Since then, I’ve taken on an in-depth reeducation, reading books, visiting sites and listening to Native voices such as Vine Deloria Jr. (Standing Rock Sioux), the historian and Lutheran School of Theology at Chicago alum. I’ve learned that my family told only part of our story and left out important truths. Truths that are hard to face.
Our pioneer story was written as a myth—an American myth of settlers who understood that it was only common sense and justice that the Indians move west so white people could claim the land for themselves. The ELCA’s “Repudiation of the Doctrine of Discovery” (2016) was an important step in “[acknowledging] and [repenting] from this church’s complicity in the evils of colonialism in the Americas, which continue to harm tribal governments and individual tribal members.”
Seeing from the cross
In the process of grappling with my family history, I’ve found the Lutheran theological tradition helpful. Martin Luther’s call for theologians of the cross to “call a thing what it actually is” opens a path for inheritors of white settler history to confess the truth. Such a confession implies seeking out and learning the truth, writing a truer story of oneself and engaging in acts of repair.
A good place to start is Luther’s famous articulation, in his Heidelberg Disputation (1518), of the difference between theologians of glory and theologians of the cross: “A theologian of glory calls evil good and good evil. The theologian of the cross calls the thing what it actually is.”
To understand how Luther’s claim relates to settler colonialism and postcolonial critique, I turn to Lutheran theologian Vítor Westhelle. He describes a Lutheran theology of the cross not as being about the cross but as being done from the cross.
In his book The Scandalous God: The Use and Abuse of the Cross (Fortress, 2006), Westhelle outlines three positions for theological reflection in relation to the cross: those on the cross, crucified; those nearby who mocked the crucified; and those who fled, only to meet Christ later, as two did on the road to Emmaus.

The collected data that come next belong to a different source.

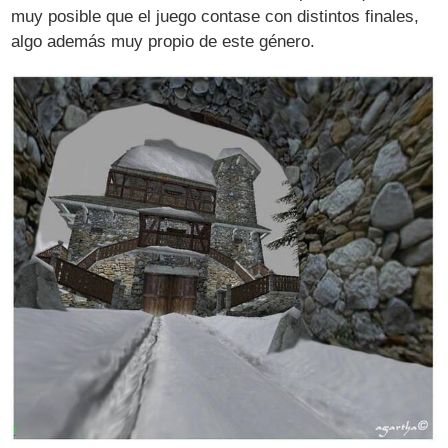
muy posible que el juego contase con distintos finales,
algo además muy propio de este género.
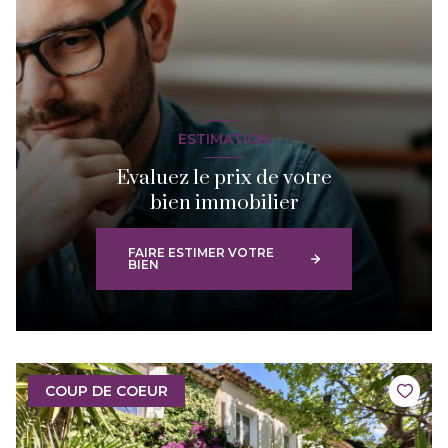
ESTIMATION
Evaluez le prix de votre
bien immobilier
FAIRE ESTIMER VOTRE
BIEN
COUP DE COEUR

Vítor Westhelle describes a Lutheran theology of the cross not as being about the cross but as being done from the cross.

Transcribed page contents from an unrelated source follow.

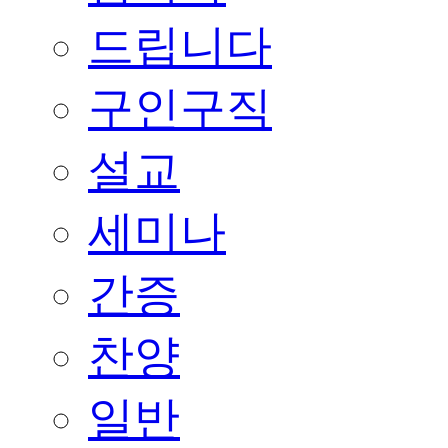
드립니다
구인구직
설교
세미나
간증
찬양
일반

The first, Westhelle writes, is the point of view of those who cry from upon crosses even today, such as Native peoples who refuse to call evil good and who name directly the harm done to them. The second position denies this suffering, instead calling evil good. Too often, inheritors of white settler history are in this position, telling their family story without reference to the violent removal of Indigenous peoples from the land their family claimed as their own. But in the third, Westhelle writes, Christ himself can transfigure our sight and help us to see the truth, as happened on the road to Emmaus.
This is the position of transformation, of being converted to see from the cross in solidarity with all who suffer. Many privileged, white Christians like me do not inherently see from the cross—from the point of view of the “crucified people” of this age. Yet when those with privilege listen to and empathize with those who do suffer, they too can join in being theologians of the cross, calling a thing what it actually is and taking steps to repair the causes of the suffering.
I can’t change the story my ancestors told about our pioneer history. But in my life and actions, I can write a new story, one that centers repairing past harm and encourages just actions in new relationships. We are invited to open our hearts, eyes and minds to the conversion Christ offers us, seeing anew from the vantage point of the cross.